Your objective:
Write out again, unchanged, the line that has "Per conoscere quali" and each following line through the end of the entries below; leave pictures out.
-- Opening Marker --
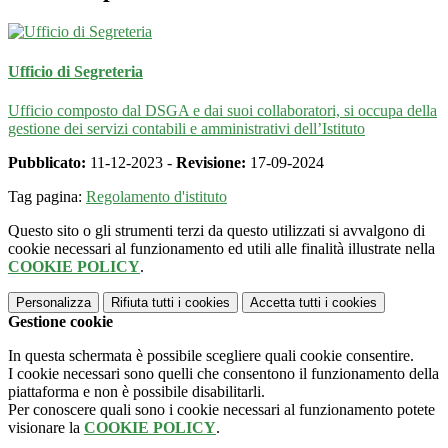
Ufficio di Segreteria
Ufficio composto dal DSGA e dai suoi collaboratori, si occupa della
gestione dei servizi contabili e amministrativi dell’Istituto
Pubblicato:
11-12-2023 -
Revisione:
17-09-2024
Tag pagina:
Regolamento d'istituto
Questo sito o gli strumenti terzi da questo utilizzati si avvalgono di
cookie necessari al funzionamento ed utili alle finalità illustrate nella
COOKIE POLICY
.
Personalizza
Rifiuta tutti
i cookies
Accetta tutti
i cookies
Gestione cookie
In questa schermata è possibile scegliere quali cookie consentire.
I cookie necessari sono quelli che consentono il funzionamento della
piattaforma e non è possibile disabilitarli.
Per conoscere quali sono i cookie necessari al funzionamento potete
visionare la
COOKIE POLICY
.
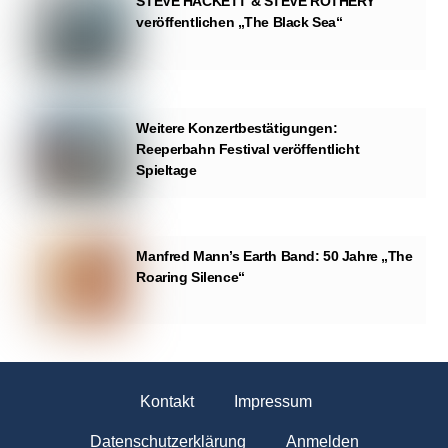
STEVE HACKETT & STEVE ROTHERY
veröffentlichen „The Black Sea“
Weitere Konzertbestätigungen:
Reeperbahn Festival veröffentlicht
Spieltage
Manfred Mann’s Earth Band: 50 Jahre „The
Roaring Silence“
Kontakt
Impressum
Datenschutzerklärung
Anmelden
-- Closing Marker --
Answer for this exercise:
Per conoscere quali sono i cookie necessari al funzionamento potete
visionare la
COOKIE POLICY
.
STEVE HACKETT & STEVE ROTHERY
veröffentlichen „The Black Sea“
Weitere Konzertbestätigungen:
Reeperbahn Festival veröffentlicht
Spieltage
Manfred Mann’s Earth Band: 50 Jahre „The
Roaring Silence“
Kontakt
Impressum
Datenschutzerklärung
Anmelden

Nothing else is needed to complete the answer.